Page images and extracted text
============================================================

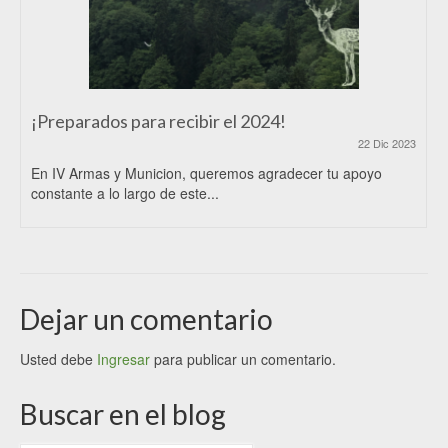
¡Preparados para recibir el 2024!
22 Dic 2023
En IV Armas y Municion, queremos agradecer tu apoyo
constante a lo largo de este...
Dejar un comentario
Usted debe
Ingresar
para publicar un comentario.
Buscar en el blog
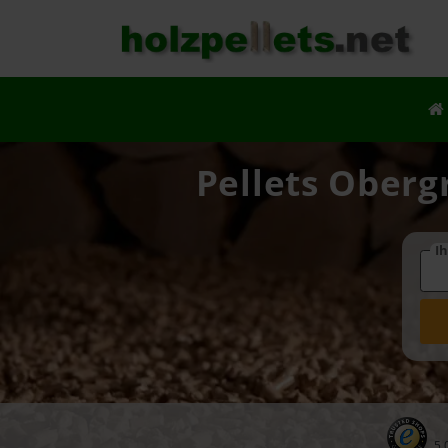
Pellets Oberg
Ih
5.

============================================================

§ **Exercise aim**
Transcribe the data completely. No pictures should appear in the transcription.

§ **Task answer**
¡Preparados para recibir el 2024!
22 Dic 2023
En IV Armas y Municion, queremos agradecer tu apoyo
constante a lo largo de este...
Dejar un comentario
Usted debe
Ingresar
para publicar un comentario.
Buscar en el blog
Pellets Oberg
Ih
5.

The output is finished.